I Met a Guerrilla Fighter that Evaded US-Backed Death Squads for 20 Years. Here are 7 Takeaways about American Intervention.
I recently traveled to El Salvador to study Latin American history firsthand. The timing felt urgent. The US is once again intervening across the region, and back home, attacks against Central American migrants have intensified with almost no acknowledgment of why those migrants came here in the first place. Politicians talk about “invasion” and “infestation” while conveniently ignoring the decades of American foreign policy that destabilized entire nations and sent millions fleeing north.
So I went looking for answers. I found them in a forest, from a man with a machete.
Rafael Hernandez, known locally as Don Rafa, is 63 years old and serves as head park ranger at El Salvador’s Cinquera Forest. He has an easy laugh and spends his days clearing hiking trails for tourists. He looks like someone’s favorite uncle.

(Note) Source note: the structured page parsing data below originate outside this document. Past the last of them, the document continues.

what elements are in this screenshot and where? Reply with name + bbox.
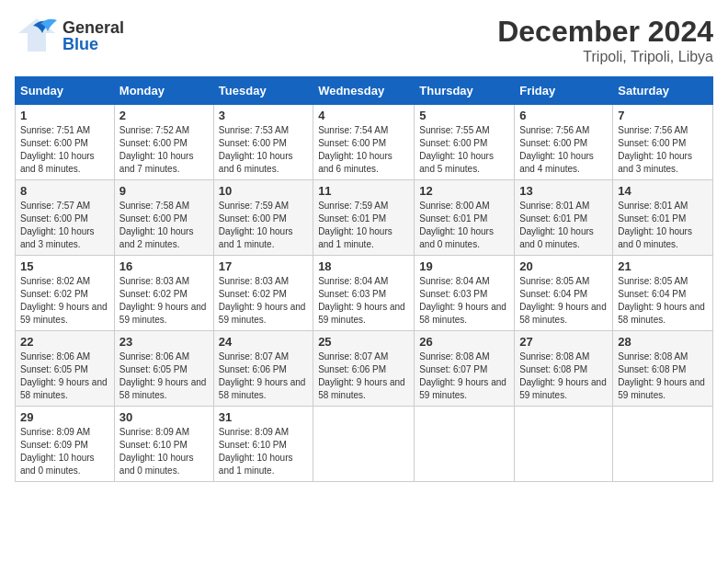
calendar-cell: 18Sunrise: 8:04 AMSunset: 6:03 PMDayligh… (313, 256, 415, 331)
calendar-cell: 20Sunrise: 8:05 AMSunset: 6:04 PMDayligh… (515, 256, 613, 331)
day-info: Sunrise: 7:56 AMSunset: 6:00 PMDaylight:… (618, 125, 692, 174)
day-header-friday: Friday (515, 77, 613, 105)
calendar-cell: 8Sunrise: 7:57 AMSunset: 6:00 PMDaylight… (16, 180, 115, 256)
week-row-4: 22Sunrise: 8:06 AMSunset: 6:05 PMDayligh… (16, 331, 713, 407)
calendar-cell: 15Sunrise: 8:02 AMSunset: 6:02 PMDayligh… (16, 256, 115, 331)
calendar-cell: 1Sunrise: 7:51 AMSunset: 6:00 PMDaylight… (16, 105, 115, 180)
day-info: Sunrise: 8:04 AMSunset: 6:03 PMDaylight:… (419, 276, 506, 325)
day-info: Sunrise: 8:06 AMSunset: 6:05 PMDaylight:… (119, 351, 207, 400)
day-number: 19 (419, 259, 509, 273)
calendar-cell: 19Sunrise: 8:04 AMSunset: 6:03 PMDayligh… (415, 256, 515, 331)
calendar-cell: 26Sunrise: 8:08 AMSunset: 6:07 PMDayligh… (415, 331, 515, 407)
days-header-row: SundayMondayTuesdayWednesdayThursdayFrid… (16, 77, 713, 105)
day-info: Sunrise: 7:55 AMSunset: 6:00 PMDaylight:… (419, 125, 494, 174)
calendar-cell: 2Sunrise: 7:52 AMSunset: 6:00 PMDaylight… (114, 105, 213, 180)
day-number: 17 (219, 259, 308, 273)
day-number: 27 (519, 335, 608, 349)
day-number: 13 (519, 184, 608, 198)
day-header-wednesday: Wednesday (313, 77, 415, 105)
day-info: Sunrise: 8:02 AMSunset: 6:02 PMDaylight:… (20, 276, 108, 325)
calendar-cell: 11Sunrise: 7:59 AMSunset: 6:01 PMDayligh… (313, 180, 415, 256)
logo-blue: Blue (63, 36, 124, 52)
day-header-thursday: Thursday (415, 77, 515, 105)
day-number: 7 (618, 109, 708, 122)
day-number: 4 (318, 109, 409, 122)
day-info: Sunrise: 8:01 AMSunset: 6:01 PMDaylight:… (618, 201, 692, 249)
calendar-cell: 12Sunrise: 8:00 AMSunset: 6:01 PMDayligh… (415, 180, 515, 256)
day-info: Sunrise: 8:09 AMSunset: 6:10 PMDaylight:… (219, 427, 293, 476)
day-number: 1 (20, 109, 109, 122)
day-info: Sunrise: 8:08 AMSunset: 6:08 PMDaylight:… (618, 351, 705, 400)
day-number: 21 (618, 259, 708, 273)
day-info: Sunrise: 8:09 AMSunset: 6:10 PMDaylight:… (119, 427, 194, 476)
logo-text: General Blue (63, 19, 124, 52)
day-number: 11 (318, 184, 409, 198)
title-block: December 2024 Tripoli, Tripoli, Libya (497, 15, 713, 65)
calendar-cell: 17Sunrise: 8:03 AMSunset: 6:02 PMDayligh… (213, 256, 313, 331)
week-row-3: 15Sunrise: 8:02 AMSunset: 6:02 PMDayligh… (16, 256, 713, 331)
week-row-2: 8Sunrise: 7:57 AMSunset: 6:00 PMDaylight… (16, 180, 713, 256)
page-header: General Blue December 2024 Tripoli, Trip… (15, 15, 713, 65)
day-number: 8 (20, 184, 109, 198)
calendar-cell: 14Sunrise: 8:01 AMSunset: 6:01 PMDayligh… (613, 180, 713, 256)
calendar-cell: 6Sunrise: 7:56 AMSunset: 6:00 PMDaylight… (515, 105, 613, 180)
calendar-cell: 24Sunrise: 8:07 AMSunset: 6:06 PMDayligh… (213, 331, 313, 407)
day-info: Sunrise: 7:59 AMSunset: 6:01 PMDaylight:… (318, 201, 392, 249)
calendar-cell: 25Sunrise: 8:07 AMSunset: 6:06 PMDayligh… (313, 331, 415, 407)
week-row-1: 1Sunrise: 7:51 AMSunset: 6:00 PMDaylight… (16, 105, 713, 180)
day-header-monday: Monday (114, 77, 213, 105)
day-info: Sunrise: 7:52 AMSunset: 6:00 PMDaylight:… (119, 125, 194, 174)
page-title: December 2024 (497, 15, 713, 49)
day-info: Sunrise: 8:09 AMSunset: 6:09 PMDaylight:… (20, 427, 95, 476)
page-subtitle: Tripoli, Tripoli, Libya (497, 49, 713, 65)
day-number: 23 (119, 335, 209, 349)
calendar-cell: 4Sunrise: 7:54 AMSunset: 6:00 PMDaylight… (313, 105, 415, 180)
day-number: 14 (618, 184, 708, 198)
day-info: Sunrise: 8:07 AMSunset: 6:06 PMDaylight:… (318, 351, 405, 400)
day-info: Sunrise: 8:01 AMSunset: 6:01 PMDaylight:… (519, 201, 594, 249)
bird-icon (15, 17, 59, 53)
day-info: Sunrise: 8:05 AMSunset: 6:04 PMDaylight:… (618, 276, 705, 325)
calendar-cell: 29Sunrise: 8:09 AMSunset: 6:09 PMDayligh… (16, 407, 115, 482)
day-number: 15 (20, 259, 109, 273)
calendar-cell: 23Sunrise: 8:06 AMSunset: 6:05 PMDayligh… (114, 331, 213, 407)
day-number: 10 (219, 184, 308, 198)
day-info: Sunrise: 7:56 AMSunset: 6:00 PMDaylight:… (519, 125, 594, 174)
logo-general: General (63, 19, 124, 36)
calendar-cell: 10Sunrise: 7:59 AMSunset: 6:00 PMDayligh… (213, 180, 313, 256)
day-info: Sunrise: 8:07 AMSunset: 6:06 PMDaylight:… (219, 351, 306, 400)
day-info: Sunrise: 8:03 AMSunset: 6:02 PMDaylight:… (219, 276, 306, 325)
calendar-cell: 27Sunrise: 8:08 AMSunset: 6:08 PMDayligh… (515, 331, 613, 407)
calendar-cell: 3Sunrise: 7:53 AMSunset: 6:00 PMDaylight… (213, 105, 313, 180)
day-info: Sunrise: 7:54 AMSunset: 6:00 PMDaylight:… (318, 125, 392, 174)
day-info: Sunrise: 7:59 AMSunset: 6:00 PMDaylight:… (219, 201, 293, 249)
calendar-cell: 9Sunrise: 7:58 AMSunset: 6:00 PMDaylight… (114, 180, 213, 256)
day-number: 9 (119, 184, 209, 198)
week-row-5: 29Sunrise: 8:09 AMSunset: 6:09 PMDayligh… (16, 407, 713, 482)
day-number: 26 (419, 335, 509, 349)
day-header-tuesday: Tuesday (213, 77, 313, 105)
day-number: 28 (618, 335, 708, 349)
day-info: Sunrise: 8:08 AMSunset: 6:08 PMDaylight:… (519, 351, 607, 400)
calendar-cell: 22Sunrise: 8:06 AMSunset: 6:05 PMDayligh… (16, 331, 115, 407)
calendar-cell (613, 407, 713, 482)
day-number: 2 (119, 109, 209, 122)
day-number: 24 (219, 335, 308, 349)
calendar-cell (313, 407, 415, 482)
day-info: Sunrise: 7:58 AMSunset: 6:00 PMDaylight:… (119, 201, 194, 249)
logo: General Blue (15, 15, 124, 57)
day-info: Sunrise: 8:05 AMSunset: 6:04 PMDaylight:… (519, 276, 607, 325)
day-number: 5 (419, 109, 509, 122)
day-number: 29 (20, 410, 109, 424)
day-number: 18 (318, 259, 409, 273)
day-info: Sunrise: 8:04 AMSunset: 6:03 PMDaylight:… (318, 276, 405, 325)
day-info: Sunrise: 7:51 AMSunset: 6:00 PMDaylight:… (20, 125, 95, 174)
calendar-table: SundayMondayTuesdayWednesdayThursdayFrid… (15, 76, 713, 482)
calendar-cell (515, 407, 613, 482)
day-number: 31 (219, 410, 308, 424)
day-number: 6 (519, 109, 608, 122)
day-number: 12 (419, 184, 509, 198)
day-number: 22 (20, 335, 109, 349)
calendar-cell: 13Sunrise: 8:01 AMSunset: 6:01 PMDayligh… (515, 180, 613, 256)
day-info: Sunrise: 8:08 AMSunset: 6:07 PMDaylight:… (419, 351, 506, 400)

He also spent over a decade as a guerrilla commander fighting a US-funded military that dropped bombs on his village half a dozen times every day.
Here are seven things I learned from his testimony and my further research.
1. The US hates left-wing leaders and loves right-wing dictators.
Rafael grew up in a country that functioned like a medieval fiefdom. A tiny oligarchy, often called “The Fourteen Families,” controlled virtually all arable land while the peasants who worked it earned pennies. His neighbors labored six days a week on someone else’s soil and still couldn’t afford doctors or schools for their children.
This arrangement had American blessing. Throughout the 1980s, Washington funneled roughly $1 million a day to El Salvador’s military government, eventually totaling around $6 billion. The official reason was to stop Communism. The practical effect was protecting coffee exports and the plantation owners who profited from them.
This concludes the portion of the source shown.